No, Bitcoin Isn’t Going For Anywhere Near $24,000 In Iran—Here’s Why

After the head of the Iranian Revolutionary Guards' elite Quds Force, general Qasem Soleimani, was killed by U.S. forces in Iraq it was widely reported the bitcoin price in Iran had soared to around $24,000—this is, however, based on a common misunderstanding of exchange rates in Iran.
Iran-based bitcoin sellers on peer-to-peer trading platform LocalBitcoins were seen to be pricing bitcoin at around 1 billion Iranian rials, worth some $24,000 based on the official exchange rate set by Iran's central bank.
However, the official exchange rate set by the Central Bank of Iran is only ever used by the government and a handful of businesses. Almost all people and businesses in Iran use a market set exchange rate when converting rials to U.S. dollars—that currently has rials priced at around a third of the official exchange rate.
"The going market rate for the U.S. dollar to the Iranian rial is one dollar to 136,500 rials," explained Mehran Jalali, an Iranian national who follows the crypto market and splits his time between the U.S. and Iran.
"The current bitcoin to rial rate posted on Iranian crypto exchange websites is around one bitcoin to 984,000,000 rials, equal to $7,208 per bitcoin in Iran, which is very close to the going rate everywhere else."
"The official rate is what the central bank says. But literally, no one except some government organizations can get that rate while no one can use it," crypto expert Ali Beikverdi told bitcoin news site Cointelegraph. "It’s a joke."
Bitcoin has been known to trade at a small premium in some places around the world, though never at the levels incorrectly reported in Iran.
In South Korea, the bitcoin price traded around 10% higher until early 2018 when the country introduced tighter regulation.
Elsewhere, bitcoin can regularly see a premium of around 4% in Hong Kong due China's strict bitcoin trading ban forcing people who want to buy bitcoin to use the stablecoin tether.
Meanwhile, some bitcoin and cryptocurrency watchers dismissed suggestions bitcoin was acting as a safe-haven asset in response to the U.S. killing of Iran's general Soleimani.
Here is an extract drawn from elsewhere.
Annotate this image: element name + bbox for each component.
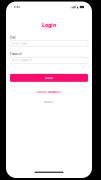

"Heightened geopolitical risk has resulted in both gold and bitcoin moving higher, but for different reasons," Peter Schiff, the chief executive of Euro Pacific Capital and outspoken bitcoin critic, said via Twitter. "Gold is being bought by investors as a safe haven. Bitcoin is being bought by speculators betting that investors will buy it as a safe haven."
"With exchange offices closed, sanctions and the rial dropping like crazy it seems like a good idea to use bitcoin," one person in Iran, who wished to remain anonymous, said at the time, adding bitcoin was "literally the only way to get money out of the country."